• [Data under study]

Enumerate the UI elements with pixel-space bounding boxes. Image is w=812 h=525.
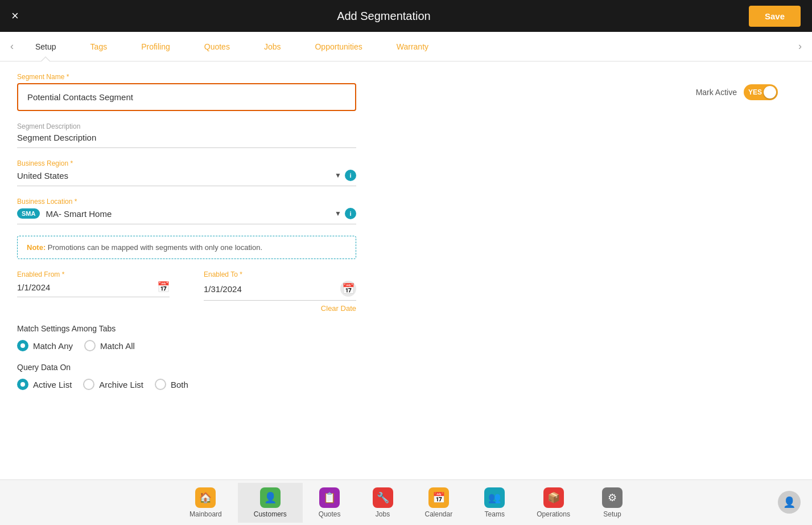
business-location-value: MA- Smart Home (46, 209, 112, 219)
enabled-to-calendar-icon[interactable]: 📅 (340, 281, 356, 297)
business-region-group: Business Region * United States ▼ i (17, 159, 795, 186)
archive-list-radio[interactable] (83, 379, 94, 390)
tab-prev-arrow[interactable]: ‹ (6, 40, 18, 52)
segment-name-group: Segment Name * (17, 73, 795, 111)
segment-desc-group: Segment Description Segment Description (17, 122, 795, 148)
sma-badge: SMA (17, 208, 40, 219)
location-left: SMA MA- Smart Home (17, 208, 112, 219)
teams-label: Teams (485, 510, 505, 518)
active-list-label: Active List (33, 380, 72, 389)
jobs-icon: 🔧 (373, 487, 393, 508)
note-text: Promotions can be mapped with segments w… (48, 243, 262, 252)
mainboard-label: Mainboard (189, 510, 222, 518)
archive-list-label: Archive List (99, 380, 143, 389)
tab-setup[interactable]: Setup (18, 32, 73, 61)
enabled-from-wrapper: 1/1/2024 📅 (17, 281, 170, 297)
operations-icon: 📦 (543, 487, 564, 508)
tab-opportunities[interactable]: Opportunities (298, 32, 379, 61)
nav-item-quotes[interactable]: 📋 Quotes (303, 483, 357, 523)
dates-row: Enabled From * 1/1/2024 📅 Enabled To * 1… (17, 270, 356, 301)
tab-quotes[interactable]: Quotes (187, 32, 247, 61)
segment-desc-label: Segment Description (17, 122, 795, 130)
segment-desc-value[interactable]: Segment Description (17, 133, 96, 142)
jobs-label: Jobs (376, 510, 390, 518)
business-region-wrapper: United States ▼ i (17, 170, 356, 186)
mainboard-icon: 🏠 (195, 487, 216, 508)
operations-label: Operations (537, 510, 570, 518)
match-all-radio[interactable] (84, 340, 96, 351)
calendar-icon: 📅 (428, 487, 449, 508)
both-option[interactable]: Both (155, 379, 188, 390)
match-all-label: Match All (100, 341, 135, 351)
nav-item-jobs[interactable]: 🔧 Jobs (357, 483, 409, 523)
enabled-from-label: Enabled From * (17, 270, 170, 278)
business-location-info-icon[interactable]: i (345, 208, 356, 219)
calendar-label: Calendar (425, 510, 453, 518)
business-location-controls: ▼ i (335, 208, 356, 219)
nav-item-teams[interactable]: 👥 Teams (468, 483, 521, 523)
match-any-option[interactable]: Match Any (17, 340, 73, 351)
business-location-dropdown-icon[interactable]: ▼ (335, 210, 341, 218)
match-any-radio[interactable] (17, 340, 28, 351)
enabled-from-group: Enabled From * 1/1/2024 📅 (17, 270, 170, 297)
nav-item-operations[interactable]: 📦 Operations (521, 483, 586, 523)
customers-label: Customers (254, 510, 287, 518)
note-label: Note: (27, 243, 46, 252)
nav-item-calendar[interactable]: 📅 Calendar (409, 483, 469, 523)
business-region-controls: ▼ i (335, 170, 356, 181)
nav-item-mainboard[interactable]: 🏠 Mainboard (174, 483, 238, 523)
enabled-to-wrapper: 1/31/2024 📅 (204, 281, 356, 301)
active-list-radio[interactable] (17, 379, 28, 390)
enabled-from-value: 1/1/2024 (17, 282, 152, 292)
tab-warranty[interactable]: Warranty (380, 32, 446, 61)
close-button[interactable]: × (11, 9, 19, 23)
page-title: Add Segmentation (337, 10, 431, 23)
bottom-nav: 🏠 Mainboard 👤 Customers 📋 Quotes 🔧 Jobs … (0, 479, 812, 525)
enabled-from-calendar-icon[interactable]: 📅 (157, 281, 170, 293)
archive-list-option[interactable]: Archive List (83, 379, 143, 390)
main-content: Mark Active YES Segment Name * Segment D… (0, 61, 812, 479)
tabs-container: ‹ Setup Tags Profiling Quotes Jobs Oppor… (0, 32, 812, 61)
nav-item-customers[interactable]: 👤 Customers (238, 483, 303, 523)
clear-date-button[interactable]: Clear Date (17, 304, 356, 313)
customers-icon: 👤 (260, 487, 281, 508)
toggle-knob (764, 86, 776, 99)
match-settings-section: Match Settings Among Tabs Match Any Matc… (17, 324, 795, 351)
tabs-list: Setup Tags Profiling Quotes Jobs Opportu… (18, 32, 794, 61)
enabled-to-label: Enabled To * (204, 270, 356, 278)
segment-name-input[interactable] (17, 83, 356, 111)
tab-next-arrow[interactable]: › (794, 40, 806, 52)
enabled-to-value: 1/31/2024 (204, 284, 336, 294)
user-avatar[interactable]: 👤 (778, 491, 801, 514)
toggle-text: YES (748, 88, 762, 96)
tab-tags[interactable]: Tags (73, 32, 125, 61)
both-label: Both (171, 380, 188, 389)
segment-name-label: Segment Name * (17, 73, 795, 81)
mark-active-row: Mark Active YES (696, 84, 778, 100)
business-region-value: United States (17, 171, 68, 181)
query-data-section: Query Data On Active List Archive List B… (17, 363, 795, 390)
setup-icon: ⚙ (602, 487, 623, 508)
match-settings-group: Match Any Match All (17, 340, 795, 351)
header: × Add Segmentation Save (0, 0, 812, 32)
active-list-option[interactable]: Active List (17, 379, 72, 390)
mark-active-toggle[interactable]: YES (744, 84, 778, 100)
segment-desc-wrapper: Segment Description (17, 133, 356, 148)
business-region-dropdown-icon[interactable]: ▼ (335, 171, 341, 179)
save-button[interactable]: Save (749, 6, 801, 27)
business-location-wrapper: SMA MA- Smart Home ▼ i (17, 208, 356, 224)
business-region-info-icon[interactable]: i (345, 170, 356, 181)
tab-profiling[interactable]: Profiling (124, 32, 187, 61)
both-radio[interactable] (155, 379, 166, 390)
match-any-label: Match Any (33, 341, 73, 351)
mark-active-label: Mark Active (696, 88, 737, 97)
enabled-to-group: Enabled To * 1/31/2024 📅 (204, 270, 356, 301)
quotes-label: Quotes (319, 510, 341, 518)
quotes-icon: 📋 (319, 487, 340, 508)
nav-item-setup[interactable]: ⚙ Setup (586, 483, 638, 523)
tab-jobs[interactable]: Jobs (247, 32, 298, 61)
business-location-label: Business Location * (17, 198, 795, 206)
match-all-option[interactable]: Match All (84, 340, 135, 351)
business-location-group: Business Location * SMA MA- Smart Home ▼… (17, 198, 795, 224)
form-area: Mark Active YES Segment Name * Segment D… (17, 73, 795, 390)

• [Task requirements] Restate all entries exactly; pictures stay out.

• [Solved problem]
Enumerate the UI elements with pixel-space bounding boxes. Image is w=812 h=525.
business-location-value: MA- Smart Home (46, 209, 112, 219)
enabled-to-calendar-icon[interactable]: 📅 (340, 281, 356, 297)
business-region-group: Business Region * United States ▼ i (17, 159, 795, 186)
archive-list-radio[interactable] (83, 379, 94, 390)
tab-prev-arrow[interactable]: ‹ (6, 40, 18, 52)
segment-name-group: Segment Name * (17, 73, 795, 111)
segment-desc-group: Segment Description Segment Description (17, 122, 795, 148)
sma-badge: SMA (17, 208, 40, 219)
location-left: SMA MA- Smart Home (17, 208, 112, 219)
teams-label: Teams (485, 510, 505, 518)
active-list-label: Active List (33, 380, 72, 389)
jobs-icon: 🔧 (373, 487, 393, 508)
note-text: Promotions can be mapped with segments w… (48, 243, 262, 252)
mainboard-label: Mainboard (189, 510, 222, 518)
archive-list-label: Archive List (99, 380, 143, 389)
tab-setup[interactable]: Setup (18, 32, 73, 61)
enabled-from-wrapper: 1/1/2024 📅 (17, 281, 170, 297)
operations-icon: 📦 (543, 487, 564, 508)
tab-opportunities[interactable]: Opportunities (298, 32, 379, 61)
nav-item-quotes[interactable]: 📋 Quotes (303, 483, 357, 523)
dates-row: Enabled From * 1/1/2024 📅 Enabled To * 1… (17, 270, 356, 301)
tab-quotes[interactable]: Quotes (187, 32, 247, 61)
segment-desc-label: Segment Description (17, 122, 795, 130)
segment-desc-value[interactable]: Segment Description (17, 133, 96, 142)
jobs-label: Jobs (376, 510, 390, 518)
business-region-wrapper: United States ▼ i (17, 170, 356, 186)
mainboard-icon: 🏠 (195, 487, 216, 508)
operations-label: Operations (537, 510, 570, 518)
match-all-radio[interactable] (84, 340, 96, 351)
calendar-icon: 📅 (428, 487, 449, 508)
both-option[interactable]: Both (155, 379, 188, 390)
match-all-label: Match All (100, 341, 135, 351)
nav-item-jobs[interactable]: 🔧 Jobs (357, 483, 409, 523)
enabled-from-label: Enabled From * (17, 270, 170, 278)
business-location-info-icon[interactable]: i (345, 208, 356, 219)
calendar-label: Calendar (425, 510, 453, 518)
business-location-controls: ▼ i (335, 208, 356, 219)
nav-item-teams[interactable]: 👥 Teams (468, 483, 521, 523)
match-any-option[interactable]: Match Any (17, 340, 73, 351)
business-location-dropdown-icon[interactable]: ▼ (335, 210, 341, 218)
match-any-radio[interactable] (17, 340, 28, 351)
enabled-from-group: Enabled From * 1/1/2024 📅 (17, 270, 170, 297)
nav-item-operations[interactable]: 📦 Operations (521, 483, 586, 523)
customers-label: Customers (254, 510, 287, 518)
note-label: Note: (27, 243, 46, 252)
nav-item-calendar[interactable]: 📅 Calendar (409, 483, 469, 523)
business-region-controls: ▼ i (335, 170, 356, 181)
nav-item-mainboard[interactable]: 🏠 Mainboard (174, 483, 238, 523)
enabled-to-wrapper: 1/31/2024 📅 (204, 281, 356, 301)
active-list-radio[interactable] (17, 379, 28, 390)
enabled-from-value: 1/1/2024 (17, 282, 152, 292)
tab-warranty[interactable]: Warranty (380, 32, 446, 61)
close-button[interactable]: × (11, 9, 19, 23)
page-title: Add Segmentation (337, 10, 431, 23)
bottom-nav: 🏠 Mainboard 👤 Customers 📋 Quotes 🔧 Jobs … (0, 479, 812, 525)
enabled-from-calendar-icon[interactable]: 📅 (157, 281, 170, 293)
archive-list-option[interactable]: Archive List (83, 379, 143, 390)
main-content: Mark Active YES Segment Name * Segment D… (0, 61, 812, 479)
tabs-container: ‹ Setup Tags Profiling Quotes Jobs Oppor… (0, 32, 812, 61)
nav-item-customers[interactable]: 👤 Customers (238, 483, 303, 523)
clear-date-button[interactable]: Clear Date (17, 304, 356, 313)
customers-icon: 👤 (260, 487, 281, 508)
toggle-knob (764, 86, 776, 99)
match-settings-section: Match Settings Among Tabs Match Any Matc… (17, 324, 795, 351)
tabs-list: Setup Tags Profiling Quotes Jobs Opportu… (18, 32, 794, 61)
enabled-to-label: Enabled To * (204, 270, 356, 278)
segment-name-input[interactable] (17, 83, 356, 111)
tab-next-arrow[interactable]: › (794, 40, 806, 52)
enabled-to-value: 1/31/2024 (204, 284, 336, 294)
user-avatar[interactable]: 👤 (778, 491, 801, 514)
toggle-text: YES (748, 88, 762, 96)
tab-tags[interactable]: Tags (73, 32, 125, 61)
both-label: Both (171, 380, 188, 389)
segment-name-label: Segment Name * (17, 73, 795, 81)
mark-active-row: Mark Active YES (696, 84, 778, 100)
business-region-value: United States (17, 171, 68, 181)
query-data-section: Query Data On Active List Archive List B… (17, 363, 795, 390)
setup-icon: ⚙ (602, 487, 623, 508)
match-settings-group: Match Any Match All (17, 340, 795, 351)
header: × Add Segmentation Save (0, 0, 812, 32)
active-list-option[interactable]: Active List (17, 379, 72, 390)
mark-active-toggle[interactable]: YES (744, 84, 778, 100)
segment-desc-wrapper: Segment Description (17, 133, 356, 148)
business-region-dropdown-icon[interactable]: ▼ (335, 171, 341, 179)
save-button[interactable]: Save (749, 6, 801, 27)
business-location-wrapper: SMA MA- Smart Home ▼ i (17, 208, 356, 224)
business-region-info-icon[interactable]: i (345, 170, 356, 181)
tab-profiling[interactable]: Profiling (124, 32, 187, 61)
both-radio[interactable] (155, 379, 166, 390)
match-any-label: Match Any (33, 341, 73, 351)
mark-active-label: Mark Active (696, 88, 737, 97)
enabled-to-group: Enabled To * 1/31/2024 📅 (204, 270, 356, 301)
quotes-label: Quotes (319, 510, 341, 518)
quotes-icon: 📋 (319, 487, 340, 508)
nav-item-setup[interactable]: ⚙ Setup (586, 483, 638, 523)
tab-jobs[interactable]: Jobs (247, 32, 298, 61)
business-location-label: Business Location * (17, 198, 795, 206)
match-all-option[interactable]: Match All (84, 340, 135, 351)
business-location-group: Business Location * SMA MA- Smart Home ▼… (17, 198, 795, 224)
form-area: Mark Active YES Segment Name * Segment D… (17, 73, 795, 390)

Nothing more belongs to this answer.